Tax Credits – The Basics
1. What’s this new homebuyer tax incentive for 2009?
The 2008 $7500, repayable credit is increased to $8000 and the repayment feature is eliminated for 2009 purchasers. Any home that is purchased for $80,000 or more qualifies for the full $8000 amount. If the house costs less than $80,000, the credit will be 10% of the cost. Thus, if an individual purchased a home for $75,000, the credit would be $7500. It is available for the purchase of a principal residence on or after January 1, 2009 and before December 1, 2009.
2. Who is eligible?
Only first-time homebuyers are eligible. A person is considered a first-time buyer if he/she has not had any ownership interest in a home in the three years previous to the day of the 2009 purchase.

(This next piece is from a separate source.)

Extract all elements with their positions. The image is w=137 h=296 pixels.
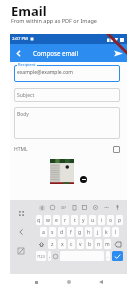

3. How does a tax credit work?
Every dollar of a tax credit reduces income taxes by a dollar. Credits are claimed on an individual’s income tax return. Thus, a qualified purchaser would figure out all the income items and exemptions and make all the calculations required to figure out his/her total tax due. Then, once the total tax owed has been computed, tax credits are applied to reduce the total tax bill. So, if before taking any credits on a tax return a person has total tax liability of $9500, an $8000 credit would wipe out all but $1500 of the tax due. ($9,500 – $8000 = $1500)

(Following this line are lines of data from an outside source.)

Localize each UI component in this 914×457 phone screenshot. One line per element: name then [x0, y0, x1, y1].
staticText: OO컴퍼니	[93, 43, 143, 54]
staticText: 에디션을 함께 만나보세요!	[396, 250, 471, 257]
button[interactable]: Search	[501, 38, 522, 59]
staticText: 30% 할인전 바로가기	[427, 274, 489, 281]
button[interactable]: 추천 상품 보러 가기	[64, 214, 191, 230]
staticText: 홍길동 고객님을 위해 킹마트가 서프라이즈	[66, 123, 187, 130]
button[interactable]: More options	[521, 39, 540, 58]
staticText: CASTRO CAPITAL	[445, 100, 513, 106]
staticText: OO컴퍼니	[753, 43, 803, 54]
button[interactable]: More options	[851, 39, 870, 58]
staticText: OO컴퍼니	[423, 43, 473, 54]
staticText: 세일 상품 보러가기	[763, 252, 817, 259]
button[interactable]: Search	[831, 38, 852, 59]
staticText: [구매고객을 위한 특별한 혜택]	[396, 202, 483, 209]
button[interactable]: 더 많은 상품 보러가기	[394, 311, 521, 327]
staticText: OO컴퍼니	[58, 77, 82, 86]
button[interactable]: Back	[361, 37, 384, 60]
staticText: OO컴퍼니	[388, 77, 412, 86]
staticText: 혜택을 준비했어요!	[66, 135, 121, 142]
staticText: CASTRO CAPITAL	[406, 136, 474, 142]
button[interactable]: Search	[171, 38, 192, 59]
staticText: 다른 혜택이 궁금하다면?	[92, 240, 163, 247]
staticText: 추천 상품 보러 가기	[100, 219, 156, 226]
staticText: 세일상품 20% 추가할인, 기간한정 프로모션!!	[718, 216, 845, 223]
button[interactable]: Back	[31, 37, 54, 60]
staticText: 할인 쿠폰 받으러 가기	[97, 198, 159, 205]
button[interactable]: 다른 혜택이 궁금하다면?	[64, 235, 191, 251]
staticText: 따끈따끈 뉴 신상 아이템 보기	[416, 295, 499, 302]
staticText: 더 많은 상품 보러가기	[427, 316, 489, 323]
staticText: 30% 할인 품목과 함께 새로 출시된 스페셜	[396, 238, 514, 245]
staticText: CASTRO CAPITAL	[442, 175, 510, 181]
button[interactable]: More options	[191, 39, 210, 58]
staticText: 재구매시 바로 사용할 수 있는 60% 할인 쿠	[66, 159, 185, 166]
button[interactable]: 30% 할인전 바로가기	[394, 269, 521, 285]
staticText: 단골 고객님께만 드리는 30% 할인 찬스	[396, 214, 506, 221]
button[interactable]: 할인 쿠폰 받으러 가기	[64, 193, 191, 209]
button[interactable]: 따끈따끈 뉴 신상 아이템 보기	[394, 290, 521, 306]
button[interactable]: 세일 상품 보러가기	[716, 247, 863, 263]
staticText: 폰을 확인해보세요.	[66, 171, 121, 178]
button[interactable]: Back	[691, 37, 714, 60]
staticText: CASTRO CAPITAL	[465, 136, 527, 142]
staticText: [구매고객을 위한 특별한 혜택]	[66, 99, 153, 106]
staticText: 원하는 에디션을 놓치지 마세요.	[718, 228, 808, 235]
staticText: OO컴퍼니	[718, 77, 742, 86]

4. So what happens if the purchaser is eligible for an $8000 credit but their entire income tax liability for the year is only $6000?
This tax credit is what’s called “refundable” credit. Thus, if the eligible purchaser’s total tax liability was $6000, the IRS would send the purchaser a check for $2000. The refundable amount is the difference between $8000 credit amount and the amount of tax liability. ($8000 – $6000 = $2000) Most taxpayers determine their tax liability by referring to tables that the IRS prepares each year.
5. How does withholding affect my tax credit and my refund?
A few examples are provided at the end of this document. There are several steps in this calculation, but most income tax software programs are equipped to make that determination.
6. Is there an income restriction?
Yes. The income restriction is based on the tax filing status the purchaser claims when filing his/her income tax return. Individuals filing Form 1040 as Single (or Head of Household) are eligible for the credit if their income is no more than $75,000. Married couples who file a Joint return may have income of no more than $150,000.
7. How is my “income” determined?
For most individuals, income is defined and calculated in the same manner as their Adjusted Gross Income (AGI) on their 1040 income tax return. AGI includes items like wages, salaries, interest and dividends, pension and retirement earnings, rental income and a host of other elements. AGI is the final number that appears on the bottom line of the front page of an IRS Form 1040.
8. What if I worked abroad for part of the year?
Some individuals have earned income and/or receive housing allowances while working outside the US. Their income will be adjusted to reflect those items to measure Modified Adjusted Gross Income (MAGI). Their eligibility for the credit will be based on their MAGI.
9. Do individuals with incomes higher than the $75,000 or $150,000 limits lose all the benefit of the credit?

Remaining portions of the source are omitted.